Moisture Management During Turning
| Pile Moisture Feel | Interpretation | Correction |
|---|---|---|
| Dry — dusty when turned, no water squeezed out | Too dry — decomposition very slow | Water thoroughly while turning |
| Moist — water comes out when squeezed, a few drops | Correct moisture | No action |
| Wet — streams of water when squeezed | Too wet — anaerobic zones developing | Add dry carbon material while turning |
| Slimy — matted layers, foul smell | Severely waterlogged | Add large quantities of dry straw/cardboard; turn repeatedly |
In rainy climates: cover piles with a tarp or roof between turning events. Rain drives out oxygen and creates anaerobic conditions rapidly in an already-dense pile.
In dry climates: leave the centre slightly concave when rebuilding after a turn, so rain and added water pool at the centre rather than running off.
Troubleshooting: Why the Pile Won’t Heat
| Problem | Diagnosis | Fix |
|---|---|---|
| Never heats after building | Too small, too dry, or too much carbon | Check size, moisture, and add nitrogen material |
| Heats then drops after 3–4 days without being turned | Normal — oxygen exhausted | Turn |
| Will not reach above 40°C despite turning | Not enough nitrogen | Add fresh manure, grass clippings, or food scraps |
| Slimy and smells like ammonia | Too much nitrogen | Add dry carbon (straw, cardboard) |
| Smells like rotten eggs | Anaerobic core — too wet or compacted | Turn aggressively; add dry material |
| Ants building nests inside | Too dry | Water while turning |
| Maggots present | Fly access to food scraps | Cover food scraps deeply with carbon material after adding |
Knowing When Compost is Finished
Finished compost:
- Smells like rich earth — no ammonia, no sourness, no putrid odour
- Is dark brown to black in colour
- Original materials are no longer recognisable (except some woody fragments)

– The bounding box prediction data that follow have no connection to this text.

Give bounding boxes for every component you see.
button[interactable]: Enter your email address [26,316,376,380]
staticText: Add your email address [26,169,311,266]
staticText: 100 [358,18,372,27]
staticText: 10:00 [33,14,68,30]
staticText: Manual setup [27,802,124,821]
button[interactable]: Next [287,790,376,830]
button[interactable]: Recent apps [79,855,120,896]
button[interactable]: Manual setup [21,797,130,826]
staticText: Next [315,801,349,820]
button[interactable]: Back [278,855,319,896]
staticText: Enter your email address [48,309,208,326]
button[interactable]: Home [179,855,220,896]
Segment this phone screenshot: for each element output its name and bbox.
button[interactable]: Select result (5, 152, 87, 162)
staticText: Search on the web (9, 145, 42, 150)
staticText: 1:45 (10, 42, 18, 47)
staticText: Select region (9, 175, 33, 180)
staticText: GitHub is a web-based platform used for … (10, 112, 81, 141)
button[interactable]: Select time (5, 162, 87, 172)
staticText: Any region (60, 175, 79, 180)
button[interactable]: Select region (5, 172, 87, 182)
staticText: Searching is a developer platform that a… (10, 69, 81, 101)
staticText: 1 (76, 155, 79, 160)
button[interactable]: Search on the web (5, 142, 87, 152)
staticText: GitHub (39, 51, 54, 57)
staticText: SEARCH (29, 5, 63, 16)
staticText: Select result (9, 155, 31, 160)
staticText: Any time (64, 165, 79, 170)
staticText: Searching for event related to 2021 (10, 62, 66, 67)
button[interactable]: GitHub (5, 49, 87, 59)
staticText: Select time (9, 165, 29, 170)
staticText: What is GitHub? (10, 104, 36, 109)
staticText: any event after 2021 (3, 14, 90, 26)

- Temperature remains stable and below 40°C even after a final turn
- Does not heat up when small quantities are placed in a sealed bag (maturity test)

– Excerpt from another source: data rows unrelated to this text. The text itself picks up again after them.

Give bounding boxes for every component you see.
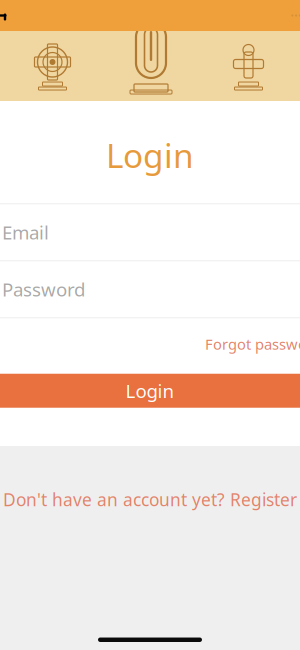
staticText: Password: [2, 277, 85, 302]
button[interactable]: Forgot password?: [205, 326, 300, 362]
staticText: Don't have an account yet? Register: [3, 488, 297, 511]
staticText: Email: [2, 220, 49, 245]
staticText: Login: [126, 378, 174, 403]
button[interactable]: Don't have an account yet? Register: [0, 478, 300, 521]
staticText: Forgot password?: [205, 334, 300, 354]
button[interactable]: Login: [0, 374, 300, 408]
staticText: Login: [106, 133, 194, 177]
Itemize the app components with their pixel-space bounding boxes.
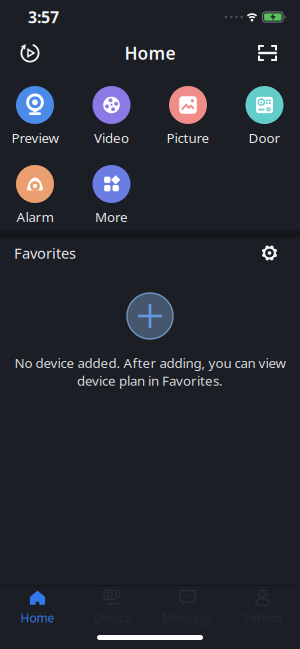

- Germination test: place compost in a pot, sow radish seeds, germinate in 5–7 days normally — if germination fails or seedlings yellow, compost is not mature
| Curing Duration | Compost Quality | Safe For |
|---|---|---|
| Under-matured | Unstable, nitrogen-robbing | Dig into soil 3+ weeks before planting; not for seedlings |
| 3–4 weeks curing after hot phase | Mature | All garden uses |
| 2–3 months additional curing | Very stable | Seedling mixes, sensitive crops |
Turning Schedule Summary
Turn compost based on temperature, not calendar date. A pile in the 55–70°C range is working perfectly — turn it when temperature drops below 50°C (typically every 3–7 days in a hot pile). For maximum speed (Berkeley method), turn every 2–3 days for 14–21 days. For moderate effort, turn weekly when pile is hot and every 10–14 days as it cools. Check moisture at every turn — the pile should feel like a wrung-out sponge. A pile that stalls below 40°C needs more nitrogen material before turning. Recognise finished compost by its earth smell, dark colour, unrecognisable source materials, and stable low temperature. Allow 3–4 weeks of curing after the hot phase before application to ensure stability.